**Dataset items:**
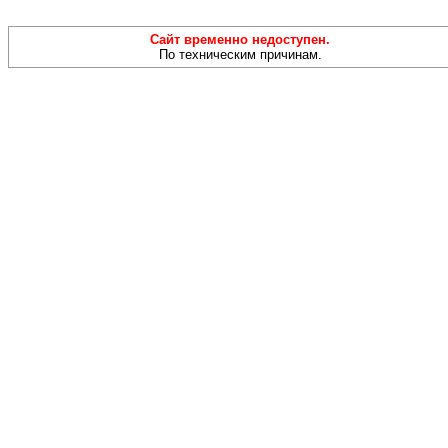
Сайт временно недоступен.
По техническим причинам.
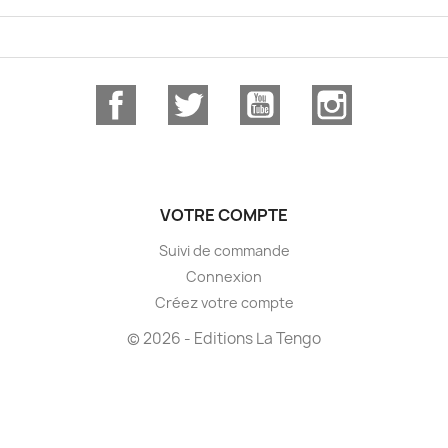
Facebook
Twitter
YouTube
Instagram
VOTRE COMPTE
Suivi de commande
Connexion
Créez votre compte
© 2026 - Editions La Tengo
==
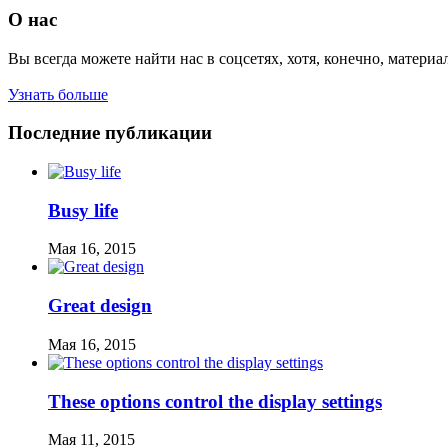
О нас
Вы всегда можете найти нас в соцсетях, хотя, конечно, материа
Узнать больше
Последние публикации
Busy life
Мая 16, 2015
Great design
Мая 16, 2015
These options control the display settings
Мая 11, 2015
--
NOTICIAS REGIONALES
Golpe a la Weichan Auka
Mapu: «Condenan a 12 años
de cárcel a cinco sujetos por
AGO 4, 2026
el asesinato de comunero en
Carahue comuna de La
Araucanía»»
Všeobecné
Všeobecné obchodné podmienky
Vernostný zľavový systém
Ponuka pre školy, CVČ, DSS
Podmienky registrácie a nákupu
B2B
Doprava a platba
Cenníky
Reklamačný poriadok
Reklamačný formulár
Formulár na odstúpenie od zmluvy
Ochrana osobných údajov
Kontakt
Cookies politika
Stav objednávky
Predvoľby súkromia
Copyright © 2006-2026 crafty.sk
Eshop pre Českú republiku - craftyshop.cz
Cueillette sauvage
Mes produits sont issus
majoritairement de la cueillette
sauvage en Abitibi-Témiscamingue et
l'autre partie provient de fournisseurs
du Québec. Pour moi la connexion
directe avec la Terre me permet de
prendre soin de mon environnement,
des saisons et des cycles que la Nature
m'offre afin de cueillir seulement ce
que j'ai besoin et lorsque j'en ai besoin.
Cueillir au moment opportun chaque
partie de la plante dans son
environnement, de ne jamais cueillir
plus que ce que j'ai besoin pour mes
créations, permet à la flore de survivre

**Try it:** Tally the lines of the data that contain the word "Všeobecné", and give only that tally.

**Output for this task:** 2